Some of the nation's major school districts, including in New York City and Washington, D.C., have already made significant reforms, such as requiring multiple evaluations by expert teachers or objective evidence of student growth.

A task force in Los Angeles has only begun to consider such sweeping changes, which would go well beyond the pledge Cortines made Thursday.

"It's a sign of how backward things are that the superintendent has to make this kind of clarion call," said Ted Mitchell, chairman of the task force. "There is a little Alice in Wonderland quality in some of this: You mean you haven't been doing that?"

Lots more at the link.

As for L.A. Unified, the district sounds totally unprofessional (and unserious). I recall my tenure process at LBCC. Probationary faculty are on a four-year cycle. Year-three is an off-year, and year-four feels like a perfunctory graduation year to tenured status (by that time it's probably too late to let someone go -- that is, most of the serious liabilities would have been seen earlier). So, it's the first and second year reviews that are critical for weeding out the unqualified.


And I know that this is an extremely emotional process. There are huge emotional, personal reasons for making the process less rigorous. I mean, who wants to fire someone? But it's got to be done. Some teachers just should not be in the classroom. There's a temperament to good teaching, and because, ironically, it can take so long for qualities of excellence to emerge, the first couple of years under evaluation become even more crucial. In fact, the Times had a report on just this last week. See, "Controlling a classroom isn't as easy as ABC." But I'm going to hold off on further comment for now.

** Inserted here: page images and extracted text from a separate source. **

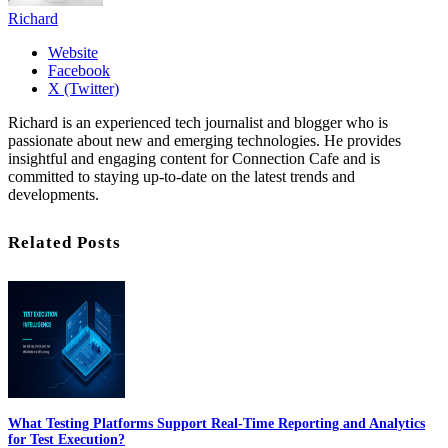
Richard
Website
Facebook
X (Twitter)
Richard is an experienced tech journalist and blogger who is
passionate about new and emerging technologies. He provides
insightful and engaging content for Connection Cafe and is
committed to staying up-to-date on the latest trends and
developments.
Related Posts
What Testing Platforms Support Real-Time Reporting and Analytics
for Test Execution?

As much as we have to hold teachers accountable for their performance, we can't minimize the heightening crisis of the culture that's making education the last priority for too many kids. A lot of this has to do with technology, as I will argue later (the wireless culture of music and phones is in the classroom and killing learning). But that's something for later, and I'll have lots of personal examples from my teaching, as well as a guest essay (or two) from a student this semester who I found out was a phenomenal writer.